Ko Geon Young, Lee Jihyun, Bae Hyunjoo, Ryu Ji Hyeong, Park Hye-Sun, Kang Hyunhye, Jung Jin, Choi Ae-Ran, Lee Raeseok, Lee Dong-Gun, Oh Eun-Jee
Department of Biomedicine & Health Sciences, Graduate School, The Catholic University of Korea, Seoul 06591, Republic of Korea.
Department of Laboratory Medicine, Seoul St. Mary's Hospital, College of Medicine, The Catholic University of Korea, Seoul 06591, Republic of Korea.
Vaccines (Basel). 2023 Oct 19;11(10):1613. doi: 10.3390/vaccines11101613.

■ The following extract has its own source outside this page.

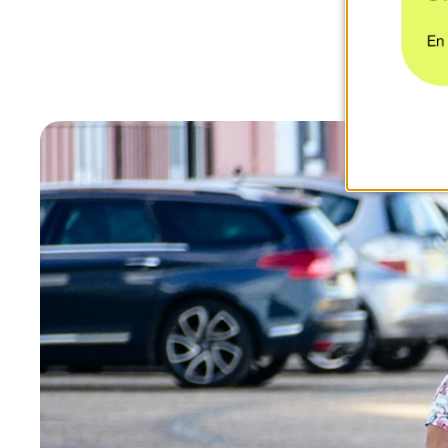
05 MAI 2026
3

Assessing immune responses post-SARS-CoV-2 vaccination is crucial for optimizing vaccine strategies. This prospective study aims to evaluate immune responses and breakthrough infection in 235 infection-naïve healthcare workers up to 13-15 months after initial vaccination in two vaccine groups (108 BNT/BNT/BNT and 127 ChAd/ChAd/BNT). Immune responses were assessed using the interferon-gamma enzyme-linked immunospot (ELISPOT) assay, total immunoglobulin, and neutralizing activity through surrogate virus neutralization test at nine different time points. Both groups exhibited peak responses one to two months after the second or third dose, followed by gradual declines over six months. Notably, the ChAd group exhibited a gradual increase in ELISPOT results, but their antibody levels declined more rapidly after reaching peak response compared to the BNT group. Six months after the third dose, both groups had substantial cellular responses, with superior humoral responses in the BNT group ( < 0.05). As many as 55 breakthrough infection participants displayed higher neutralization activities against Omicron variants, but similar cellular responses compared to 127 infection-naïve individuals, suggesting cross-immunity. Distinct neutralization classifications (<30%, >80% inhibition) correlated with different ELISPOT results. Our study reveals diverse immune response patterns based on vaccine strategies and breakthrough infections, emphasizing the importance of understanding these dynamics for optimized vaccination decisions.
评估新型冠状病毒2疫苗接种后的免疫反应对于优化疫苗策略至关重要。这项前瞻性研究旨在评估235名未感染过的医护人员在初次接种疫苗后长达13至15个月的免疫反应和突破性感染情况,分为两个疫苗组(108名接种BNT/BNT/BNT和127名接种ChAd/ChAd/BNT)。在九个不同时间点,使用干扰素-γ酶联免疫斑点(ELISPOT)试验、总免疫球蛋白和通过替代病毒中和试验的中和活性来评估免疫反应。两组在第二剂或第三剂疫苗接种后一到两个月均出现出现峰值反应达到峰值,随后在六个月内逐渐下降。值得注意的是,ChAd组的ELISPOT结果逐渐增加,但其抗体水平在达到峰值反应后比BNT组下降得更快。在第三剂疫苗接种六个月后,两组均有显著的细胞反应,BNT组的体液反应更优(<0.05)。多达55名突破性感染参与者对奥密克戎变体表现出更高的中和活性,但与127名未感染个体相比,细胞反应相似,表明存在交叉免疫。不同的中和分类(<30%,>80%抑制)与不同的ELISPOT结果相关。我们的研究揭示了基于疫苗策略和突破性感染的不同免疫反应模式,强调了了解这些动态变化对于优化疫苗接种决策的重要性。